А потом появилась нагая серая пустота, испепеленная, подернутая каким-то серым туманом. Ни стебелька на земле, ни пятнышка лазури в небе. Пелагия знает… уверена, что это не ночь, даже не сумерки… Глаз ее напрасно высматривает золотисто-огненный диск солнца, ищет окрест след какого- нибудь луча… хотя бы какого-нибудь отблеска… И ни следа тени… Не отбрасывают ее ни разбросанные мелкие серые камни — неподвижные угрюмые отшельники, — сварливые, брюзгливые, острые, безжалостные, если ступить на них ногой: пусть только попробует двинуться с места! Ни такие же суровые и грозные груды скальных обломков, которые даже с самого большого отдаления никогда не будут ни белыми, ни черными… а всегда серыми… мрачными, бесконечно жестокими в своей серости из всей окружающей мир серости! Даже тела — два живых, горячих, прильнувших друг к другу человеческих тела, — и они не отбрасывают никакой тени на стелющуюся под окровавленными ногами серость. Пелагия отчетливо видит: его и ее… как будто смотрит откуда-то со стороны… А ведь это она!.. Ведь это с ее разрезанной камнем ноги скатилась капля крови… Это она чувствует жар, бьющий от его сильного, мускулистого — поистине дикого! — тела, к которому она прижимается, дрожащая, обливающаяся слезами, но уже уверенная, что ничего с ней не случится, если она, как в спасительную пещеру, всунет голову между широкой, сильной, мохнатой грудью и руками, твердыми, жесткими, но самыми дорогими… Самыми верными и созданными только для того, чтобы защищать ее…

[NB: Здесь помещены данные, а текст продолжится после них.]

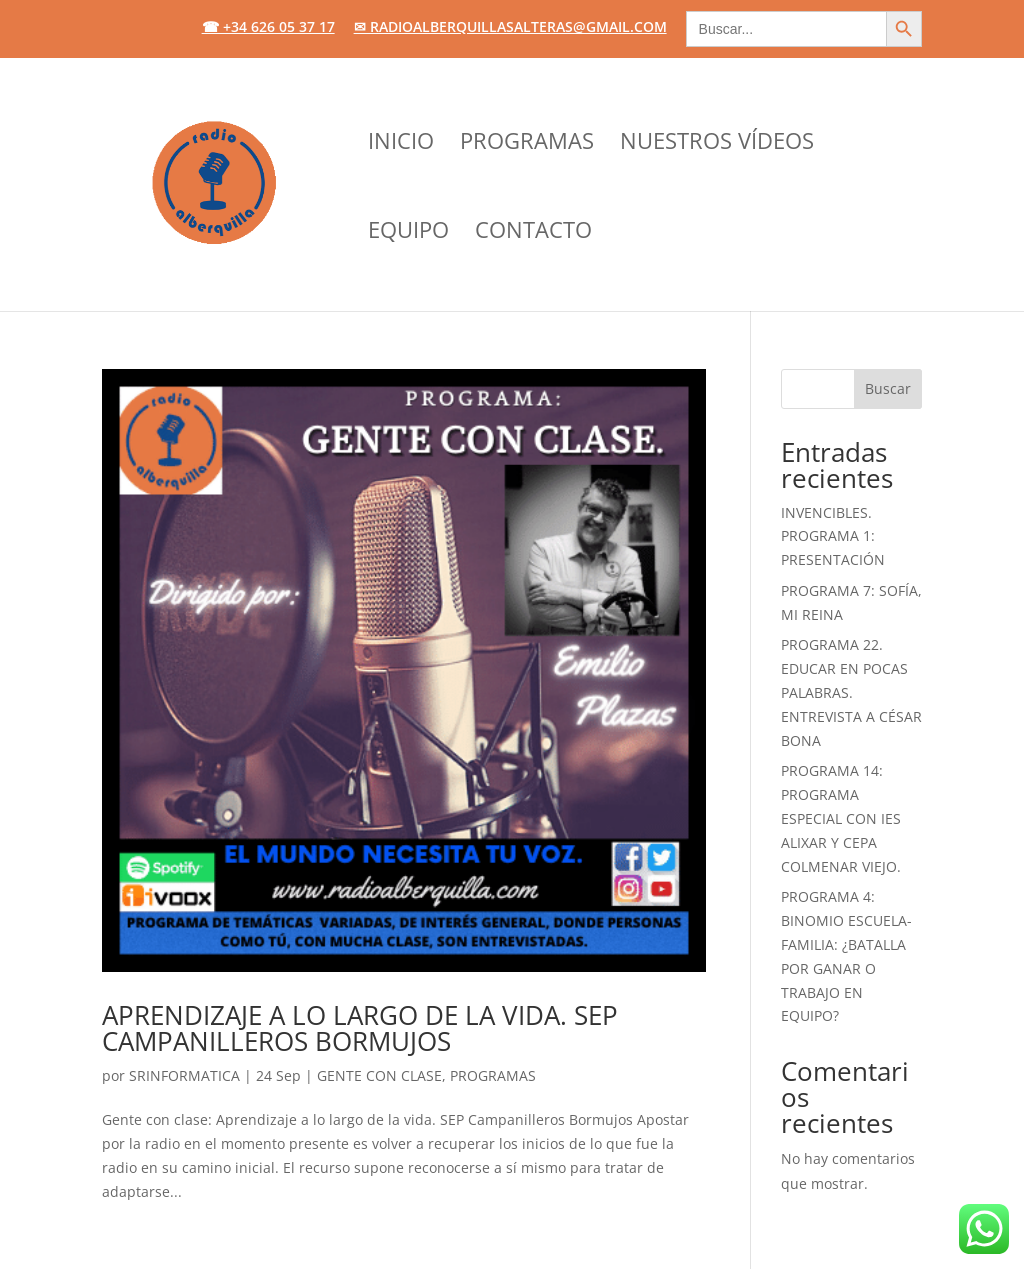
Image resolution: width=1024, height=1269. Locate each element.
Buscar (888, 388)
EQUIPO (408, 233)
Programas (493, 1075)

И снова, как будто со стороны, видит она отчетливо, что мужчина сидит на большом сером камне, почти касаясь посиневшим коленом ее посиневшей груди, а ее колени покоятся: одно на мелком колючем щебне — болящее, саднящее… другое — доверчиво и блаженно — на больших, сильных, напряженных пальцах его ступни… Кто же они?.. Она видит его лицо — широкое, грубо вытесанное, варварское или мужицкое… Когда-то она видела его — да, наверняка видела!.. но как будто лишенное жизни… мертвое… каменное…
А она?.. Да, это она, но зовут ее не Пелагия… Неужели она Ева?.. А он Адам?.. Они изгнаны из страны счастья, из страны безмятежности и иллюзорности счастья; что же они могут поделать в испепеленной, голой пустыне, укутанной в угрюмую, жестокую серость?! Пелагию охватывает уже не страх, не отчаянье, а усталость, безразличие и равнодушие ко всему, к чему она стремилась… о чем плакала… Как будто ее смертельно изнурила какая-то жестокая непосильная битва… Пусть будет так… пусть… Только бы с ним… ближе к нему!.. И она прижимается все сильнее, все жарче к твердому, как из бронзы, но живому, обжигающему телу…
Но если они Адам и Ева, то почему они не стыдятся своей наготы, хотя уже познали ее? Почему, наоборот, то, что они голые, она воспринимает как облегчение, и радость, и почти счастье от того, что они одни и одиноки?! Поистине, в несчастье и отчаянье обретается единственная победа… победа!.. победа!..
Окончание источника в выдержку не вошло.